Politics, The World

Get out of my skirt, Europe

“If it’s worn by a ‘white’ person, it’s hippy chic, if it’s a Muslim, it becomes conspicuous,” one user tweeted.

A few months ago, a 15 year-old French Muslim girl was banned from school for wearing a long black skirt. According to the principal, the skirt violated the ban of religious symbols in school. The student, named as Sarah, removed her headscarf before entering school, as is required by the 2004 French law on secularity and conspicuous religious symbols in schools. She argued that her skirt was not a religious symbol.

A popular Twitter hashtag emerged #JePorteMaJupeCommeJeVeux  – I wear my skirt as I like. The hashtag highlighted the online outrage over the ban.

“If it’s worn by a ‘white’ person, it’s hippy chic, if it’s a Muslim, it becomes conspicuous,” one user tweeted.

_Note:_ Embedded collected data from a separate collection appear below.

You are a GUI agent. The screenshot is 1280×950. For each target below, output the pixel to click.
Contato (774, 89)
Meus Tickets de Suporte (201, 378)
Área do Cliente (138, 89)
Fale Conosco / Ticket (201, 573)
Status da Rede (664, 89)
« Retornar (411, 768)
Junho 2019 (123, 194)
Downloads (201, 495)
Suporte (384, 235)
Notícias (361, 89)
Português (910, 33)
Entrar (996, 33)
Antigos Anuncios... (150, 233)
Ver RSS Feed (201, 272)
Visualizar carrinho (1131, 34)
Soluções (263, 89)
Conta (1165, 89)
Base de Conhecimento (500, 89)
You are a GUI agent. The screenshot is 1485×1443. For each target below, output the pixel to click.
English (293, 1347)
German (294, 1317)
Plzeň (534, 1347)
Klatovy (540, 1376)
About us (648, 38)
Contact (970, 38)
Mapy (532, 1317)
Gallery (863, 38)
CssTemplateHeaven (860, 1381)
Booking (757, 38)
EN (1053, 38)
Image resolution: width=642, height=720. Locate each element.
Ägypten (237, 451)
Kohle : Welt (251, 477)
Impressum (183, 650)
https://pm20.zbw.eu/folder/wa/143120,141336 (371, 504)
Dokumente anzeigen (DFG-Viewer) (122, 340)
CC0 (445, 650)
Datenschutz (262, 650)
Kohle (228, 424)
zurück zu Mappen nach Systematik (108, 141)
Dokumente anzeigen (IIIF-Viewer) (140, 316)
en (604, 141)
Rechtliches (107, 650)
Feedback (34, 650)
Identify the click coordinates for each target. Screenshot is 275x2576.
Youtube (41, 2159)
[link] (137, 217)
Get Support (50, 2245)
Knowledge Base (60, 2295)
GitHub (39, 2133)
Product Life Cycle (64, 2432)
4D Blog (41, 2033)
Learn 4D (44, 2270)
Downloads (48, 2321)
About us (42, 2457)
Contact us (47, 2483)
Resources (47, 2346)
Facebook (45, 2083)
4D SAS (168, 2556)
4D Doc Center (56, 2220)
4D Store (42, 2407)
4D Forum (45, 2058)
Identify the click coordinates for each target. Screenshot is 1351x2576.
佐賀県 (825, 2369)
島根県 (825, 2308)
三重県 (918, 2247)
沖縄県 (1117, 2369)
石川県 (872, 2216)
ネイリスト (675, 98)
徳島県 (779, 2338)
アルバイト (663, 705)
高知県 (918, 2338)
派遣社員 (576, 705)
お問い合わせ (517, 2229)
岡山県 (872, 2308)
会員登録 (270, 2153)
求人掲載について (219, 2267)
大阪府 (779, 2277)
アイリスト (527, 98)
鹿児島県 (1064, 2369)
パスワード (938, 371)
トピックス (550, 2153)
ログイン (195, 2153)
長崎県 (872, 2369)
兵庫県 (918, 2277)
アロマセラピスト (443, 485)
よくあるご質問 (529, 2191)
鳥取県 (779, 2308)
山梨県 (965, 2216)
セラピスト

Another user tweeted, “Runway models wear long skirts / models & its haute couture, but a Muslim does it and it’s a threat to secularism.”

Liberty, equality and fraternity: these are all part of the French National Motto. However, French Muslim citizens do not seem to be treated equally when it comes to what they wear. The French not only have a problem with the niqab or hijab – the face veil and head scarf – but also long skirts, as they are now seen as conspicuously religious.

The Collective Against Islamophobia in France reported around 130 cases last year where students had been banned from the classroom for outfits that were considered too openly religious.

France is not an isolated case. A few days ago, 30 schoolgirls from Belgium were sent home from school for wearing long skirts. According to the new school rules, the principal does not authorize baggy trousers, long skirts or dresses.

The hashtag #JePorteMaJupeCommeJeVeux started trending on Twitter again.

There seems to be a recurring theme in Europe with Islamophobia, and in particular with the discrimination against Muslim women. Whether skirts are worn for religious or non-religious reasons, long skirts offer modesty, elegance, style and comfort.

A woman in the so-called liberal West should be able to wear a long, short or medium skirt. Double standards and anti-democratic principles that pigeonhole Muslim women must be addressed and condemned. European citizens in particular have a duty to help mobilize positive change, by using education as a means to combat negative stereotypes, that only serve to harm minorities and individual liberties.

Let’s be clear: Europe’s attack on the niqab, hijab and now long skirts is an attack on freedom itself.